[EXERCISE INSTRUCTIONS]
Leaving out the pictures, restate each record below word for word.
*** Opening DATA TO EXAMINE ***
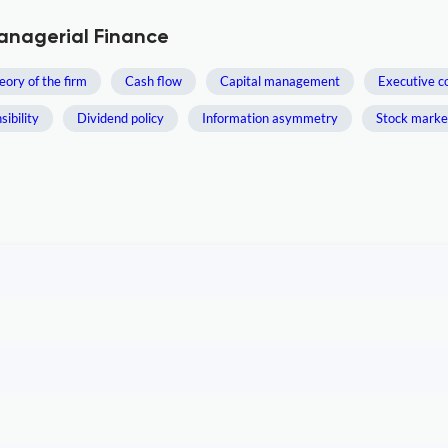
Managerial Finance
eory of the firm
Cash flow
Capital management
Executive c
ibility
Dividend policy
Information asymmetry
Stock market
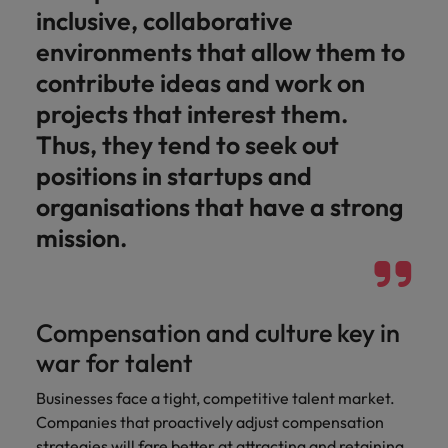
inclusive, collaborative
environments that allow them to
contribute ideas and work on
projects that interest them.
Thus, they tend to seek out
positions in startups and
organisations that have a strong
mission.
Compensation and culture key in
war for talent
Businesses face a tight, competitive talent market.
Companies that proactively adjust compensation
strategies will fare better at attracting and retaining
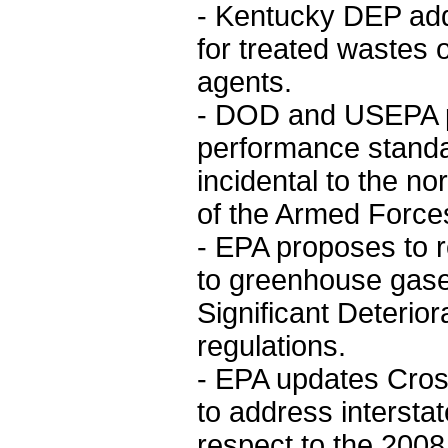
- Kentucky DEP ad
for treated wastes o
agents.
- DOD and USEPA p
performance standa
incidental to the no
of the Armed Force
- EPA proposes to r
to greenhouse gases
Significant Deterior
regulations.
- EPA updates Cross
to address interstat
respect to the 20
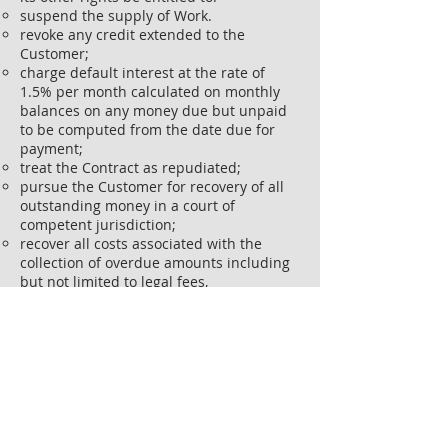
suspend the supply of Work.
revoke any credit extended to the
Customer;
charge default interest at the rate of
1.5% per month calculated on monthly
balances on any money due but unpaid
to be computed from the date due for
payment;
treat the Contract as repudiated;
pursue the Customer for recovery of all
outstanding money in a court of
competent jurisdiction;
recover all costs associated with the
collection of overdue amounts including
but not limited to legal fees,
disbursements and other costs.
If the client terminates the project at any
time for any reason, Abstract Solutions
Co reserves the right to charge for works
up to date of termination including
margin.
Liquidated and/or consequential
damages are to be discussed and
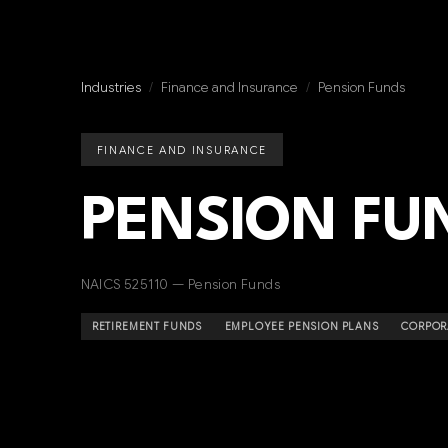
Industries
/
Finance and Insurance
/
Pension Funds
FINANCE AND INSURANCE
PENSION FU
NAICS 525110 — Pension Funds
RETIREMENT FUNDS
EMPLOYEE PENSION PLANS
CORPOR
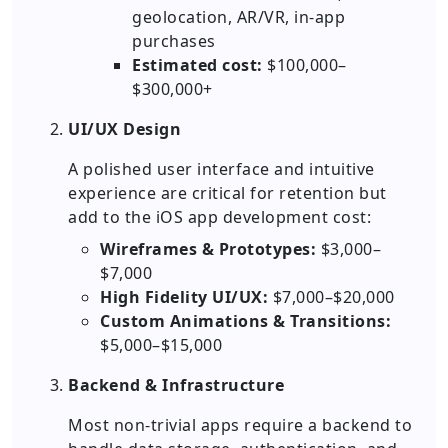
geolocation, AR/VR, in-app
purchases
Estimated cost:
$100,000–
$300,000+
UI/UX Design
A polished user interface and intuitive
experience are critical for retention but
add to the iOS app development cost:
Wireframes & Prototypes:
$3,000–
$7,000
High Fidelity UI/UX:
$7,000–$20,000
Custom Animations & Transitions:
$5,000–$15,000
Backend & Infrastructure
Most non-trivial apps require a backend to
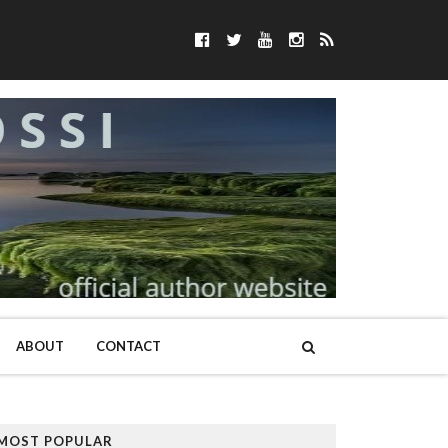
ABOUT
CONTACT
MOST POPULAR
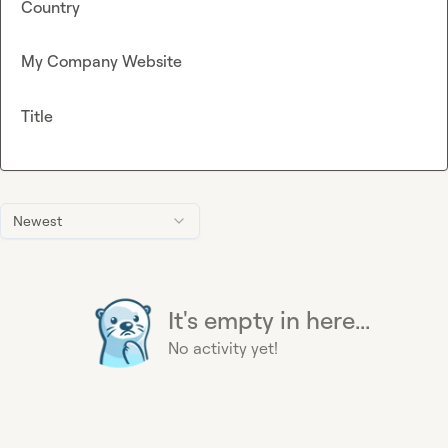
Country
My Company Website
Title
Newest
It's empty in here...
No activity yet!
*** Closing DATA TO EXAMINE ***
[OUTPUT OF THE TASK]
Managerial Finance
eory of the firm
Cash flow
Capital management
Executive c
ibility
Dividend policy
Information asymmetry
Stock market
inclusive, collaborative
environments that allow them to
contribute ideas and work on
projects that interest them.
Thus, they tend to seek out
positions in startups and
organisations that have a strong
mission.
Compensation and culture key in
war for talent
Businesses face a tight, competitive talent market.
Companies that proactively adjust compensation
strategies will fare better at attracting and retaining
- Kentucky DEP ad
for treated wastes o
agents.
- DOD and USEPA p
performance standa
incidental to the no
of the Armed Force
- EPA proposes to r
to greenhouse gases
Significant Deterior
regulations.
- EPA updates Cross
to address interstat
respect to the 20
suspend the supply of Work.
revoke any credit extended to the
Customer;
charge default interest at the rate of
1.5% per month calculated on monthly
balances on any money due but unpaid
to be computed from the date due for
payment;
treat the Contract as repudiated;
pursue the Customer for recovery of all
outstanding money in a court of
competent jurisdiction;
recover all costs associated with the
collection of overdue amounts including
but not limited to legal fees,
disbursements and other costs.
If the client terminates the project at any
time for any reason, Abstract Solutions
Co reserves the right to charge for works
up to date of termination including
margin.
Liquidated and/or consequential
damages are to be discussed and
Industries
/
Finance and Insurance
/
Pension Funds
FINANCE AND INSURANCE
PENSION FU
NAICS 525110 — Pension Funds
RETIREMENT FUNDS
EMPLOYEE PENSION PLANS
CORPOR
geolocation, AR/VR, in-app
purchases
Estimated cost:
$100,000–
$300,000+
UI/UX Design
A polished user interface and intuitive
experience are critical for retention but
add to the iOS app development cost:
Wireframes & Prototypes:
$3,000–
$7,000
High Fidelity UI/UX:
$7,000–$20,000
Custom Animations & Transitions:
$5,000–$15,000
Backend & Infrastructure
Most non-trivial apps require a backend to
ABOUT
CONTACT
MOST POPULAR
Country
My Company Website
Title
Newest
It's empty in here...
No activity yet!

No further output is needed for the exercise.